Ci sono, nel Vangelo, anche parole fastidiose.

Parole alle quali preferiamo non accordare troppo peso, parole spigolose che tentiamo di “arrotondare”, dandocene una spiegazione che le addomestichi e le adatti al nostro consueto modo di pensare, liberandoci dall’irritazione che possono creare in noi.

Tra queste parole forse per tanti c’è quella dei “servi inutili”.

Ma la vita, non solo con la sua durezza, ma ancor più con la sua straordinaria ampiezza di possibilità e di esperienze, è in grado di dare improvvisamente nuova evidenza a ciò che era per noi insignificante, a ciò che avevamo archiviato come superfluo per il nostro percorso quotidiano. L’epidemia che ci spaventa non riguarda più soltanto una lontana città cinese o le nostre Wuhan padane (Codogno e Vo’ Euganeo), ma, dopo essersi ampiamente diffusa in Italia, si sta “meritando” sul campo il tragico nome di pandemia, suonando la campanella anche per quei governanti che guardavano incuranti le sorti del nostro Paese: ebbene proprio lei si assume anche questa la responsabilità di dare spessore ad una parola di Gesù un po’ troppo bistrattata.

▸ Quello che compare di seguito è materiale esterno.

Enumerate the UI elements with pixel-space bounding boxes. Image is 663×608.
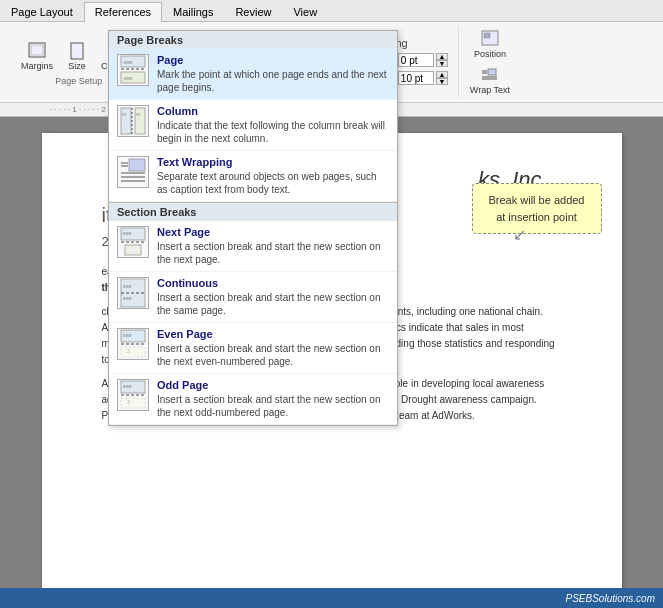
spacing-before-up[interactable]: ▲ xyxy=(436,53,448,60)
margins-icon xyxy=(25,41,49,61)
spacing-after-input[interactable] xyxy=(398,71,434,85)
spacing-after-spinner[interactable]: ▲ ▼ xyxy=(436,71,448,85)
spacing-before-spinner[interactable]: ▲ ▼ xyxy=(436,53,448,67)
text-wrapping-desc: Separate text around objects on web page… xyxy=(157,170,389,196)
size-button[interactable]: Size xyxy=(60,38,94,74)
spacing-after-up[interactable]: ▲ xyxy=(436,71,448,78)
page-breaks-section-label: Page Breaks xyxy=(109,31,397,49)
wrap-text-label: Wrap Text xyxy=(470,85,510,95)
svg-text:≡≡≡: ≡≡≡ xyxy=(123,332,132,338)
column-break-text: Column Indicate that the text following … xyxy=(157,105,389,145)
odd-page-text: Odd Page Insert a section break and star… xyxy=(157,379,389,419)
tab-mailings[interactable]: Mailings xyxy=(162,2,224,21)
svg-rect-12 xyxy=(488,69,496,75)
ribbon-tab-bar: Page Layout References Mailings Review V… xyxy=(0,0,663,22)
spacing-after-down[interactable]: ▼ xyxy=(436,78,448,85)
size-icon xyxy=(65,41,89,61)
margins-button[interactable]: Margins xyxy=(16,38,58,74)
column-break-title: Column xyxy=(157,105,389,117)
svg-text:≡≡: ≡≡ xyxy=(122,112,127,117)
svg-text:≡≡≡: ≡≡≡ xyxy=(123,230,132,236)
spacing-before-down[interactable]: ▼ xyxy=(436,60,448,67)
svg-text:2: 2 xyxy=(127,348,130,354)
next-page-desc: Insert a section break and start the new… xyxy=(157,240,389,266)
spacing-before-input[interactable] xyxy=(398,53,434,67)
wrap-text-icon xyxy=(478,65,502,85)
svg-text:≡≡: ≡≡ xyxy=(136,112,141,117)
svg-text:≡≡≡: ≡≡≡ xyxy=(123,383,132,389)
bottom-bar: PSEBSolutions.com xyxy=(0,588,663,608)
svg-rect-27 xyxy=(129,159,145,171)
tab-page-layout[interactable]: Page Layout xyxy=(0,2,84,21)
page-break-title: Page xyxy=(157,54,389,66)
svg-rect-11 xyxy=(484,33,490,38)
odd-page-desc: Insert a section break and start the new… xyxy=(157,393,389,419)
continuous-item[interactable]: ≡≡≡ ≡≡≡ Continuous Insert a section brea… xyxy=(109,272,397,323)
even-page-title: Even Page xyxy=(157,328,389,340)
odd-page-title: Odd Page xyxy=(157,379,389,391)
tab-references[interactable]: References xyxy=(84,2,162,22)
wrap-text-button[interactable]: Wrap Text xyxy=(465,62,515,98)
tooltip-arrow: ↙ xyxy=(513,223,526,247)
page-break-item[interactable]: ≡≡≡ ≡≡≡ Page Mark the point at which one… xyxy=(109,49,397,100)
text-wrapping-icon xyxy=(117,156,149,188)
next-page-title: Next Page xyxy=(157,226,389,238)
arrange-group: Position Wrap Text xyxy=(458,26,521,98)
continuous-title: Continuous xyxy=(157,277,389,289)
svg-text:≡≡≡: ≡≡≡ xyxy=(123,295,132,301)
svg-text:≡≡≡: ≡≡≡ xyxy=(124,59,133,65)
tooltip-text: Break will be added at insertion point xyxy=(488,194,584,223)
odd-page-item[interactable]: ≡≡≡ 3 Odd Page Insert a section break an… xyxy=(109,374,397,425)
text-wrapping-title: Text Wrapping xyxy=(157,156,389,168)
next-page-icon: ≡≡≡ xyxy=(117,226,149,258)
svg-rect-43 xyxy=(121,347,145,357)
section-breaks-label: Section Breaks xyxy=(109,202,397,221)
tooltip-callout: Break will be added at insertion point ↙ xyxy=(472,183,602,234)
size-label: Size xyxy=(68,61,86,71)
text-wrapping-item[interactable]: Text Wrapping Separate text around objec… xyxy=(109,151,397,202)
text-wrapping-text: Text Wrapping Separate text around objec… xyxy=(157,156,389,196)
next-page-item[interactable]: ≡≡≡ Next Page Insert a section break and… xyxy=(109,221,397,272)
continuous-text: Continuous Insert a section break and st… xyxy=(157,277,389,317)
svg-rect-1 xyxy=(31,45,43,55)
column-break-item[interactable]: ≡≡ ≡≡ Column Indicate that the text foll… xyxy=(109,100,397,151)
tab-review[interactable]: Review xyxy=(224,2,282,21)
svg-text:3: 3 xyxy=(127,399,130,405)
odd-page-icon: ≡≡≡ 3 xyxy=(117,379,149,411)
bottom-bar-text: PSEBSolutions.com xyxy=(566,593,656,604)
even-page-item[interactable]: ≡≡≡ 2 Even Page Insert a section break a… xyxy=(109,323,397,374)
even-page-desc: Insert a section break and start the new… xyxy=(157,342,389,368)
page-break-text: Page Mark the point at which one page en… xyxy=(157,54,389,94)
page-break-desc: Mark the point at which one page ends an… xyxy=(157,68,389,94)
continuous-icon: ≡≡≡ ≡≡≡ xyxy=(117,277,149,309)
position-icon xyxy=(478,29,502,49)
svg-rect-3 xyxy=(72,44,82,58)
column-break-icon: ≡≡ ≡≡ xyxy=(117,105,149,137)
even-page-text: Even Page Insert a section break and sta… xyxy=(157,328,389,368)
page-break-icon: ≡≡≡ ≡≡≡ xyxy=(117,54,149,86)
breaks-dropdown: Page Breaks ≡≡≡ ≡≡≡ Page Mark the point … xyxy=(108,30,398,426)
position-button[interactable]: Position xyxy=(469,26,511,62)
position-label: Position xyxy=(474,49,506,59)
page-setup-label: Page Setup xyxy=(55,76,102,86)
column-break-desc: Indicate that the text following the col… xyxy=(157,119,389,145)
tab-view[interactable]: View xyxy=(282,2,328,21)
even-page-icon: ≡≡≡ 2 xyxy=(117,328,149,360)
svg-text:≡≡≡: ≡≡≡ xyxy=(123,283,132,289)
next-page-text: Next Page Insert a section break and sta… xyxy=(157,226,389,266)
svg-rect-35 xyxy=(125,245,141,255)
svg-text:≡≡≡: ≡≡≡ xyxy=(124,75,133,81)
svg-rect-48 xyxy=(121,398,145,408)
margins-label: Margins xyxy=(21,61,53,71)
continuous-desc: Insert a section break and start the new… xyxy=(157,291,389,317)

Entrare nella propria chiesa completamente vuota, nell’ora in cui di solito era gremita di persone che la animavano, ciascuno a modo proprio, è come sentirsi immediatamente spogliati, in una rigida giornata invernale, di tutti i propri abiti.

C’è poco da riscaldarsi davanti alla fiamma che illumina il tabernacolo: la consueta luce calda che lo abbraccia sembra anche lei stessa più tenue, malaticcia: circondata da un silenzio che non è caldo di intimità e di desiderio, ma vuoto e cupo, un po’ spettrale, per l’attesa di qualcuno che non verrà.

La presenza un po’ disordinata e vivace dei bambini, il calore delle famiglie che cercano posto accanto ad altre famiglie conosciute, lo svago degli anziani che si scambiano finalmente due parole, le precisazioni dei membri della commissione liturgica (manca sempre qualcosa all’ultimo minuto…), le immancabili concitate puntualizzazioni del coro su voci e strumenti, la tensione del parroco che pretende che tutto vada per il meglio, il vociare dei chierichetti… tutto è improvvisamente cancellato, “e tra di noi nessuno sa fino a quando” (Sal 74,9).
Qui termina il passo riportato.